Moorish Fusion Cuisine by Zouhair Zairi was being talked about a lot on FaceBook, so intrigued, I asked for a review copy. I received a stunning large coffee table size book that is so attractive and so interesting that it would make a great holiday gift.
Yet beyond the visual impact, this book fascinates me for additional reasons. It weaves a rags to riches tale of a young boy from Morroco who arrived in New York with little money
It also appeals to me in that it celebrates the cuisine of the Moors while coloring that rich tapestry with shades of classic French and down-home American cuisine. So each recipe is truly a fusion of styles and techniques.

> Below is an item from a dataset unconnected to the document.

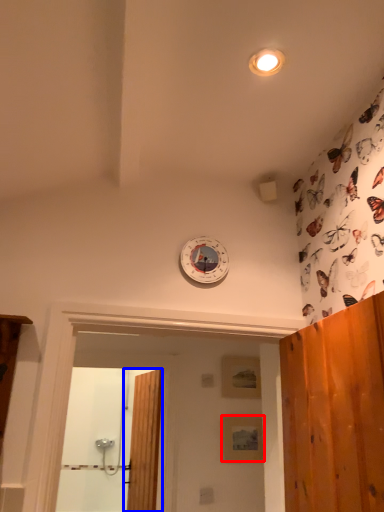 Question: Which object appears closest to the camera in this image, panel (highlighted by a red box) or door (highlighted by a blue box)?

Choices:
 (A) panel
 (B) door

Answer: (B)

Some of the recipes I have earmarked to try are his Honey and Ginger Coated Swordfish, Lavender Crusted Tuna, Sweet Tomato Jam, Orange Blossom Vinaigrette, and his Scallops Crudo with Fennel Slaw---all Moorish fusion cuisine, all light and fresh, all calling me to the kitchen.
I especially appreciated the Basics section at the back. So I will share with you his recipe located there for making at home one of my favorite condiments!
Yield: about 1 1/2 cups
12 to 14 dried chilis
4 garlic cloves, mince
1 tablespoon ground cumin
1 cup extra virgin olive oil
Kosher salt to taste
1. Split the dried chilis open and remove the seeds. Soak the chilis in warm water for 30 minutes.
2. Squeeze the water from the chilis. Place them in a blender with garlic, cumin and olive oil. Puree until smooth and season with salt.
3. Transfer to a Mason Jar and cover with a layer of olive oil. Harissa can keep for up to 6 months.
Moorish Fusion Cuisine: Conquering the New World by Zouhair Zairi, October 2011.